Many people now eat but one small meal a day where formerly three large ones were required to keep reasonably well satisfied, for when these foods were in any degree deficient it was necessary to have much food in order not to starve the system for what was necessary.

The four causes of acidosis, or declining alkalinity, are: First, the use of ten times as much concentrated protein daily as is required for tissue replacement, and this is just the habit in America where we are heavy users of meats, eggs, fish, cheese, and all sorts of concentrated protein dishes; second, the use of refined, processed, denatured, emasculated, bleached, preserved, adulterated, or otherwise altered foods, chiefly the carbohydrate group, comprising the grains and sugars; third, the use of good or bad foods in incompatible mixtures, as carbohydrates with either protein or acid fruits, and, fourth, the retention in the colon of fermenting food residues beyond twenty-four hours following their ingestion, while the average is seventy-two hours.

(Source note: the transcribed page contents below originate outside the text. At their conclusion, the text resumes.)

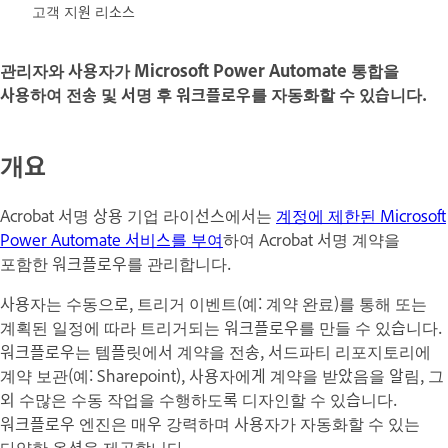
고객 지원 리소스
관리자와 사용자가 Microsoft Power Automate 통합을
사용하여 전송 및 서명 후 워크플로우를 자동화할 수 있습니다.
개요
Acrobat 서명 상용 기업 라이선스에서는
계정에 제한된
Microsoft
Power Automate
서비스를 부여
하여 Acrobat 서명 계약을
포함한 워크플로우를 관리합니다.
사용자는 수동으로, 트리거 이벤트(예: 계약 완료)를 통해 또는
계획된 일정에 따라 트리거되는 워크플로우를 만들 수 있습니다.
워크플로우는 템플릿에서 계약을 전송, 서드파티 리포지토리에
계약 보관(예: Sharepoint), 사용자에게 계약을 받았음을 알림, 그
외 수많은 수동 작업을 수행하도록 디자인할 수 있습니다.
워크플로우 엔진은 매우 강력하며 사용자가 자동화할 수 있는
다양한 옵션을 제공합니다.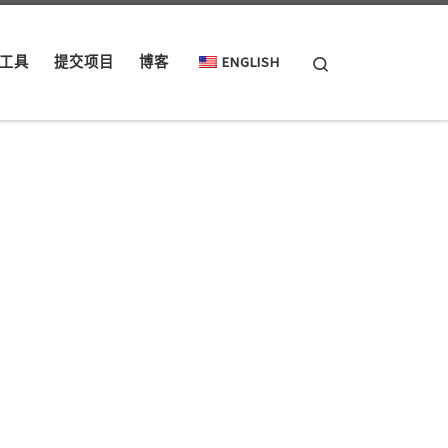
Search
工具
提交项目
博客
ENGLISH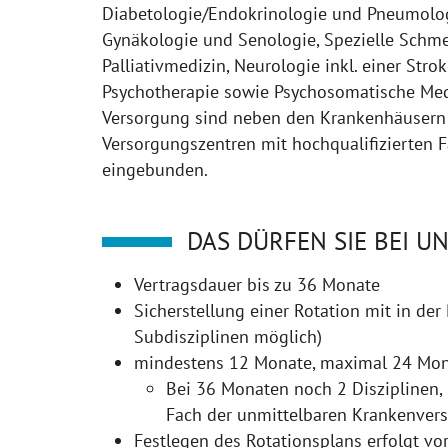
Diabetologie/Endokrinologie und Pneumologie
Gynäkologie und Senologie, Spezielle Schm
Palliativmedizin, Neurologie inkl. einer Strok
Psychotherapie sowie Psychosomatische Medi
Versorgung sind neben den Krankenhäusern 
Versorgungszentren mit hochqualifizierten 
eingebunden.
DAS DÜRFEN SIE BEI U
Vertragsdauer bis zu 36 Monate
Sicherstellung einer Rotation mit in de
Subdisziplinen möglich)
mindestens 12 Monate, maximal 24 Mon
Bei 36 Monaten noch 2 Disziplinen,
Fach der unmittelbaren Krankenver
Festlegen des Rotationsplans erfolgt vo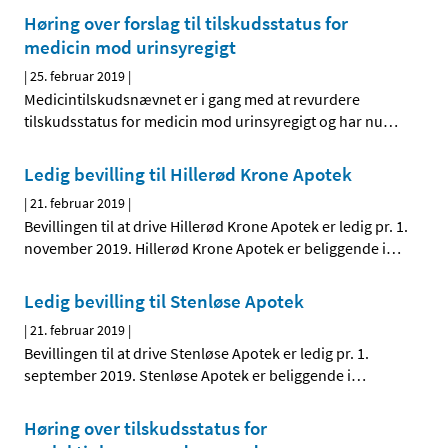
Høring over forslag til tilskudsstatus for
medicin mod urinsyregigt
|
25. februar 2019
|
Medicintilskudsnævnet er i gang med at revurdere
tilskudsstatus for medicin mod urinsyregigt og har nu
…
Ledig bevilling til Hillerød Krone Apotek
|
21. februar 2019
|
Bevillingen til at drive Hillerød Krone Apotek er ledig pr. 1.
november 2019. Hillerød Krone Apotek er beliggende i
…
Ledig bevilling til Stenløse Apotek
|
21. februar 2019
|
Bevillingen til at drive Stenløse Apotek er ledig pr. 1.
september 2019. Stenløse Apotek er beliggende i
…
Høring over tilskudsstatus for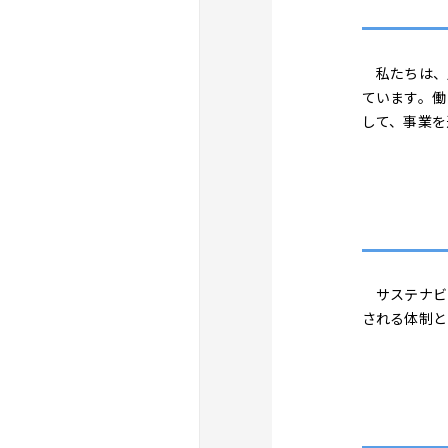
私たちは、人
ています。働
して、事業を
サステナビ
される体制と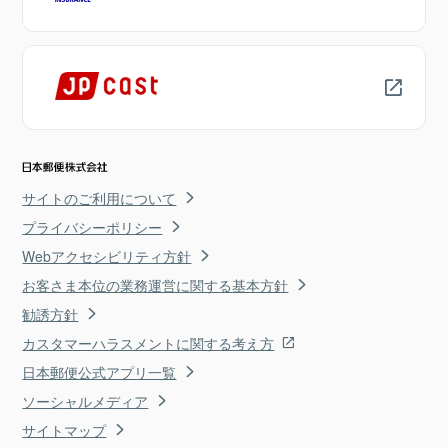
サイトのご利用について
プライバシーポリシー
Webアクセシビリティ方針
お客さま本位の業務運営に関する基本方針
勧誘方針
カスタマーハラスメントに関する考え方
日本郵便公式アプリ一覧
ソーシャルメディア
サイトマップ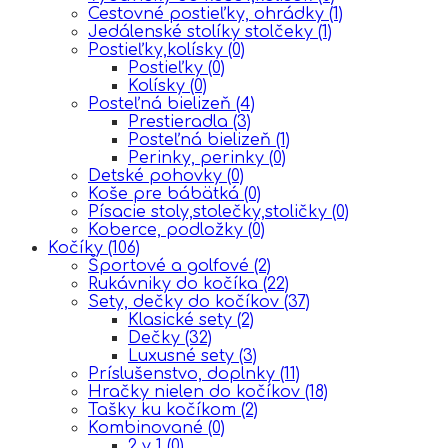
Cestovné postieľky, ohrádky
(1)
Jedálenské stolíky stolčeky
(1)
Postieľky,kolísky
(0)
Postieľky
(0)
Kolísky
(0)
Posteľná bielizeň
(4)
Prestieradla
(3)
Posteľná bielizeň
(1)
Perinky, perinky
(0)
Detské pohovky
(0)
Koše pre bábätká
(0)
Písacie stoly,stolečky,stoličky
(0)
Koberce, podložky
(0)
Kočíky
(106)
Športové a golfové
(2)
Rukávniky do kočíka
(22)
Sety, dečky do kočíkov
(37)
Klasické sety
(2)
Dečky
(32)
Luxusné sety
(3)
Príslušenstvo, doplnky
(11)
Hračky nielen do kočíkov
(18)
Tašky ku kočíkom
(2)
Kombinované
(0)
2 v 1
(0)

A summing up of these four causes, or of any two or three of them, is sufficient to account for the fact that from birth to death we accumulate acids in the body, and as acid is at all times intolerable to the body, negativing function, we give up of our stored alkalies far too much to neutralize or bind these adventitious acids, thus lowering the alkalin reserve, without which function cannot go on unimpaired, nor the body resist outside influences of depressing character.

It is so that we build up the condition now called acidosis, and you can readily see that here food is the triple cause, and the fourth cause listed, the slowing down of the rate of travel of the food residues, is also from the character of the foods habitually eaten, so we can put food down as the sole cause of acidosis, or deficient alkalinity, and say that food is THE cause of disease.